A mutual fund is a trust that pools the savings of a number of investors with common financial goals. The collected money is invested in various instruments like debentures, shares, etc. The income generated from these instruments and the capital appreciation is shared by the investors in proportion to the number of units owned by them.
INCEPTION
The concept of mutual funds was introduced in India with the formation of Unit Trust of India in 1963. The first scheme launched by UTI was the now infamous Unit Scheme 64 in 1964. UTI continued to be the sole mutual fund until 1987, when some public sector banks and Life Insurance Corporation of India and General Insurance Corporation of India set up mutual funds. It was only in 1993 that private players were allowed to open shops in the country. Today, more than 33 mutual funds are operating under hundreds of schemes.
SHORT HISTORY
The government of India set up Unit Trust of India in 1963 by an act on parliament. UTI functioned under the regulatory and administrative control of the Reserve Bank of India till 1978. The Industrial Development Bank of India took over the regulatory and administrative control that year. The first scheme launched by UTI was Unit Scheme 1964. The second phase of the mutual fund industry began with the public sector banks and Life Insurance Corporation of India and General Insurance Corporation of India setting up their own mutual funds in 1987. Finally, in 1993 Kothari Pioneer (now merged with Franklin Templeton) became the first private sector mutual fund to start operations in the country. A host of private sector as well as foreign funds set up shop after that. In 1996, a comprehensive and revised Mutual Fund regulation was put in place. The industry now functions under SEBI (Mutual Fund) regulations, 1996.

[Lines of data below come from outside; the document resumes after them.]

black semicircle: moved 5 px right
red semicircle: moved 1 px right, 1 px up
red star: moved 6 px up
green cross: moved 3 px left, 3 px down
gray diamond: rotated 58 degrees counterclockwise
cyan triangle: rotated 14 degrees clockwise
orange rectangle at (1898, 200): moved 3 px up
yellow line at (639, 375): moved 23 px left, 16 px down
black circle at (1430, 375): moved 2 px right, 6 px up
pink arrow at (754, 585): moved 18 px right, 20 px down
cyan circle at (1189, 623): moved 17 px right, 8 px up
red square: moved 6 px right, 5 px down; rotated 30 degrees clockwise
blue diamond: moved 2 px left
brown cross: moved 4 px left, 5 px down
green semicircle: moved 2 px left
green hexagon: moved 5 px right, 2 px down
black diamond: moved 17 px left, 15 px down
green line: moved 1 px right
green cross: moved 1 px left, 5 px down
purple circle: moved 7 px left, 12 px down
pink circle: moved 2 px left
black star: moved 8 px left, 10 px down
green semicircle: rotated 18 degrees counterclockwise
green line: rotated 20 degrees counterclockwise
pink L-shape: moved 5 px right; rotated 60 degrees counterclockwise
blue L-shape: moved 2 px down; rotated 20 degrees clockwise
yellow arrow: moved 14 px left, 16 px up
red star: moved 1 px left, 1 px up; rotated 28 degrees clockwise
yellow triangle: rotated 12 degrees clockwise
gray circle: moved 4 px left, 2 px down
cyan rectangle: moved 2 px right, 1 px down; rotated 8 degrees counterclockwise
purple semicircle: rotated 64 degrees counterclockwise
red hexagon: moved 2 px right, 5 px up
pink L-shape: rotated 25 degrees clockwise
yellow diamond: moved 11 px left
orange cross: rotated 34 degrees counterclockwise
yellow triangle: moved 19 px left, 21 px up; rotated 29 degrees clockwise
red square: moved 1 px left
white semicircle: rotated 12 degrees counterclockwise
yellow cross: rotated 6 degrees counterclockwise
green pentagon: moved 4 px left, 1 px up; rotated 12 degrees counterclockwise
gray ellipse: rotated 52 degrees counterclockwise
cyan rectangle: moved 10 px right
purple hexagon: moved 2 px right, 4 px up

The industry faced its toughest challenge when the US 64 fiasco shattered the confidence of investors. However, in 2003, the government bifurcated the erstwhile UTI. One entity manages the assets of US 64 and some assured return schemes. The other is a regular mutual fund working under the SEBI regulations. Thanks to the boom in the stock market, UTI managed to clean up its act and continue to enjoy the confidence of crores investors. The whole industry also came out of the controversy without any major setbacks.
CONCEPTION AND PERFORMANCE
The industry has steadily grown over the decade. For example, before the public sector mutual fund’s entry, UTI was managing around Rs. 6,700 crore on its own. Public sector mutual funds also helped accelerate the growth of assets under management. UTI and its public sector counterparts were managing around Rs. 47,000 crore when Kothari Pioneer, the first private sector mutual fund, set up shop in 1993. Before the US 64 fiasco, there were 33 mutual funds. The UTI was way ahead of other mutual funds. The industry overall has performed well over the years. Of course, there were a few funds houses, which disappointed investors. However, overall performance has been good. However, lack of awareness still impedes the growth of the mutual fund industry. Unlike developed countries, most of the household savings still go to bank deposits in India.
WORKING OF MUTUAL FUNDS
A mutual fund is set up by a sponsor. However, the sponsor cannot run the fund directly. He has to set up two arms—a trust and Asset Management Company. The trust is expected to assure fair business practice, while the AMC manages the money. All mutual funds except UTI functions under SEBI (Mutual Fund) regulations 1996.
The mutual fund collects money directly or through brokers from investors. The money is invested in various instruments depending on the objective of the scheme. The income generated by selling securities or capital appreciation of these securities is passed on to the investors in proportion to their investment in the scheme. The investments are divided into units and the value of the units will be reflected in Net Asset Value (NAV) of the unit. NAV is the market value of the assets of the scheme minus its liabilities. The per unit NAV is the net asset value of the scheme divided by the number of units outstanding on the valuation date. Mutual fund companies provide daily net asset value of their schemes to their investors. NAV is important, as it will determine the price at which you buy or redeem the units of a scheme. Depending on the load structure of the scheme, you have to pay entry or exit load.